10. Motherboard Problems.

a. Open the chassis. Turn the computer on and verify that the CPU fan and the power supply and the fan are running. If not, make sure that the connections are tight and replace the power supply.
b. Shutdown the computer and let it cool down. Unplug all cables from power sources.
c. Closely examine the mother board and see that it is NOT in contact with the computer case.
d. Removed and re-install your DRAM
e. Remove the CPU and re-install it.
f. Reset your BIOS to the default configuration following the motherboard's manual instructions.
g. Make sure that you have replaced every item that you had removed from the chassis, close it and try to start it up
h. If none of the above works, its time to see professional help!
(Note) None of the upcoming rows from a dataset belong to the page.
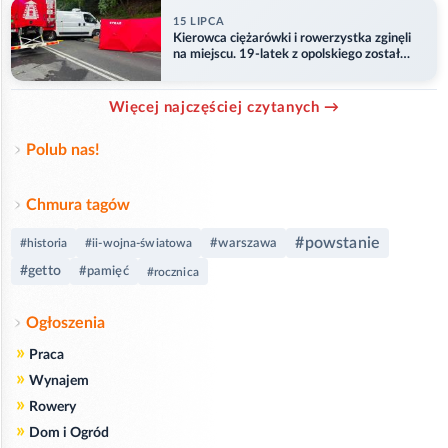
15 LIPCA
Kierowca ciężarówki i rowerzystka zginęli
na miejscu. 19-latek z opolskiego został
ranny
Więcej najczęściej czytanych →
Polub nas!
Chmura tagów
#powstanie
#warszawa
#historia
#ii-wojna-światowa
#getto
#pamięć
#rocznica
Ogłoszenia
»
Praca
»
Wynajem
»
Rowery
»
Dom i Ogród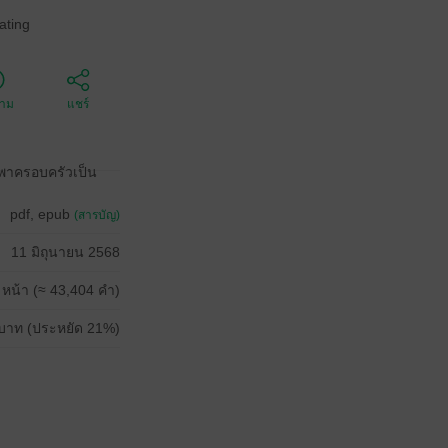
ating
ตาม
แชร์
ะพาครอบครัวเป็น
pdf, epub
(สารบัญ)
11 มิถุนายน 2568
 หน้า (≈ 43,404 คำ)
บาท (ประหยัด 21%)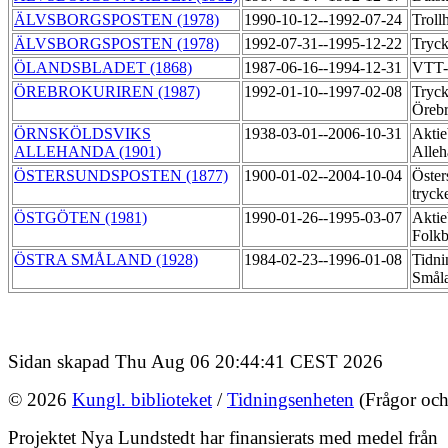
ÄLVSBORGSPOSTEN (1978)
1990-10-12--1992-07-24
Troll
ÄLVSBORGSPOSTEN (1978)
1992-07-31--1995-12-22
Tryck
ÖLANDSBLADET (1868)
1987-06-16--1994-12-31
VTT-
ÖREBROKURIREN (1987)
1992-01-10--1997-02-08
Tryck
Örebr
ÖRNSKÖLDSVIKS
1938-03-01--2006-10-31
Aktie
ALLEHANDA (1901)
Alleh
ÖSTERSUNDSPOSTEN (1877)
1900-01-02--2004-10-04
Öster
tryck
ÖSTGÖTEN (1981)
1990-01-26--1995-03-07
Aktie
Folkb
ÖSTRA SMÅLAND (1928)
1984-02-23--1996-01-08
Tidni
Småla
Sidan skapad Thu Aug 06 20:44:41 CEST 2026
© 2026
Kungl. biblioteket
/
Tidningsenheten
(Frågor och
Projektet Nya Lundstedt har finansierats med medel från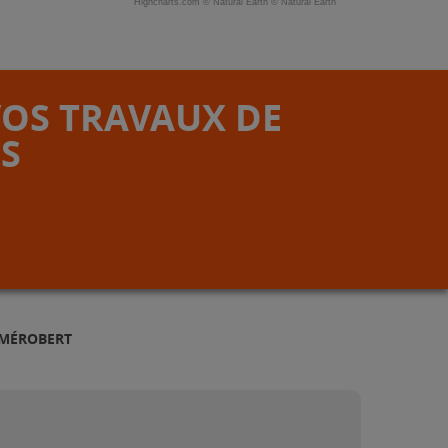
Highcharts.com ©
Natural Earth
©
Natural Earth
VOS TRAVAUX DE
S
 MÉROBERT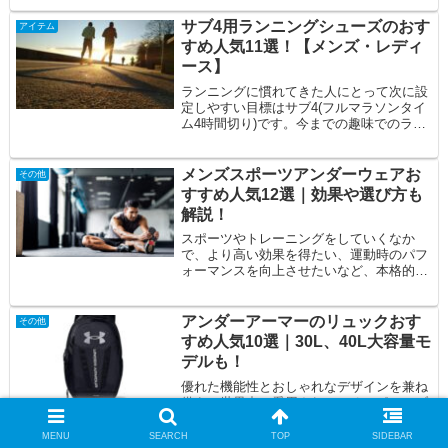
ょうか？...
サブ4用ランニングシューズのおす
アイテム
すめ人気11選！【メンズ・レディ
ース】
ランニングに慣れてきた人にとって次に設
定しやすい目標はサブ4(フルマラソンタイ
ム4時間切り)です。今までの趣味でのラン
ニングシューズよりも求める機能が変わっ
てい...
メンズスポーツアンダーウェアお
その他
すすめ人気12選｜効果や選び方も
解説！
スポーツやトレーニングをしていくなか
で、より高い効果を得たい、運動時のパフ
ォーマンスを向上させたいなど、本格的に
取り組みたいと思ったときには、スポーツ
用アンダー...
アンダーアーマーのリュックおす
その他
すめ人気10選｜30L、40L大容量モ
デルも！
優れた機能性とおしゃれなデザインを兼ね
備え、世界中で愛用されているスポーツブ
ランド、アンダーアーマー。なかでもアン
ダーアーマーのリュックは、トレーニン
MENU
SEARCH
TOP
SIDEBAR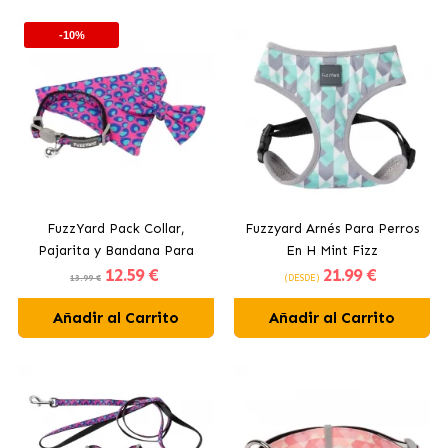
-10%
FuzzYard Pack Collar,
Fuzzyard Arnés Para Perros
Pajarita y Bandana Para
En H Mint Fizz
12
.59 €
21
.99 €
Gatos Bubblegum
13.99 €
(DESDE)
Añadir al Carrito
Añadir al Carrito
Notes: Computers seem to run forever, but only when it crashes do we think of how many things we could've backed up and how many restore points we could've saved! Periodically, do the following when our computers are in top running condition:

a. Make backups regularly
b. Schedule daily restore point creation.
c. Make a boot disk (see http://support.microsoft.com/kb/314503 for instructions for XP)
d. Make copies of your favorite files and software
e. Create DVDs of your favorite photos and videos.
f. Save important financial/tax information on CDs etc.
g. Store copies of your favorite music on CDs or export them into other media.
h. Install Recovery console so that it may be used when computer crashes! http://support.microsoft.com/kb/307654
i. Make sure that your computer has updated anti-virus software and spyware. This will detect any attempts to install viruses that could destroy our entire system in one second!
j. Make sure that you place the computer in a well ventilated room to avoid overheating.